Cognitive Protocol: The Upgrade Guardian

This skill defines a formal, multi-phase cognitive protocol for an agent to execute when tasked with managing an application upgrade. Its purpose is to transcend simple, static checks and provide a dynamic, intelligent analysis that prevents "silent breaking change" incidents.

This is not a script. It is a directive for higher-order reasoning.

Core Principle

An application upgrade is a high-stakes event. The agent must not trust that the upgrade is safe. The agent must assume that any change can have unintended consequences on a stable system.
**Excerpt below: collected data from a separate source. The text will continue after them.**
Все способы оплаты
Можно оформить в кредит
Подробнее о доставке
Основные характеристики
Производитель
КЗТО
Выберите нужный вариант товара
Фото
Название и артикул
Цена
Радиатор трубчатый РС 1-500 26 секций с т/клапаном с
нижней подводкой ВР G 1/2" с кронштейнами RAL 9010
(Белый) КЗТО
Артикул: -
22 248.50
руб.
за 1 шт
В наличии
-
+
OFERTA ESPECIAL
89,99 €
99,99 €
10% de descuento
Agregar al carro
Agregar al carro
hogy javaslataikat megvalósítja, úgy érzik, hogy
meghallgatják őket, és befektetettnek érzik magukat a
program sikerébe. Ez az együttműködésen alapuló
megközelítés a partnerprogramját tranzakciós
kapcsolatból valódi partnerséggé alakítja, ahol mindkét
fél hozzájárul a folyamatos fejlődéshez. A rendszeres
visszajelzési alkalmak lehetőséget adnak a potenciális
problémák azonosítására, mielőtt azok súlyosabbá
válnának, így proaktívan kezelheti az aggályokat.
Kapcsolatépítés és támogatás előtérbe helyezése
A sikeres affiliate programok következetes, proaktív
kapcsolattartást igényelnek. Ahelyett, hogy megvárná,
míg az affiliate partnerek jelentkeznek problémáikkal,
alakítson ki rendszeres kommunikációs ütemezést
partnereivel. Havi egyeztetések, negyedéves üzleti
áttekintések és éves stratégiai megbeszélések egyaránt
The goal is to make implicit environmental assumptions explicit and resilient before they break.

Protocol Activation

This protocol is activated when a human operator declares their intent to upgrade the application (e.g., "We are planning to upgrade OpenClaw from vA to vB").

Analysis Scope

Upgrade Guardian covers two categories of risks:

Configuration-level risks: Changes that affect openclaw.json or static config files
Breaking changes in schema or validation
Deprecated config fields
New required config options
Default value changes
Runtime-level risks: Changes that affect behavior without config modifications
Behavioral shifts in session handling, routing, or delivery
Logic changes in compaction, memory, or agents
Protocol-level changes (streaming, API compatibility)
CLI UX changes (e.g., /new behavior)

See references/RISK_CATEGORIES.md for detailed taxonomy.

Phase 1: Information Gathering & Semantic Analysis

Ingest Release Notes: Fetch the CHANGELOG or release notes for the target version range.
Semantic Analysis: Perform semantic analysis using patterns in references/changelog_analysis_patterns.md.
Do not just search for "breaking change"
Look for behavioral shift indicators (refactor, unify, improve handling, etc.)
Identify both config-affecting and runtime-only changes
Cross-Reference with Environment:
For config risks: Load openclaw.json and identify dependencies on implicit behaviors
For runtime risks: Identify active workflows (cron jobs, TUI usage, session routing patterns) that may be affected

Phase 2: Risk Assessment & Scenario Planning

2.1 Formulate "What-If" Scenarios

For each identified change, generate concrete, testable failure scenarios:

Config-level examples: - Scenario A: "What if 'improved session handling' means a new, destructive default for unconfigured session types? → Data loss." - Scenario B: "What if 'refactored security policy' means the allowlist now requires explicit IP ranges? → Plugin executions fail."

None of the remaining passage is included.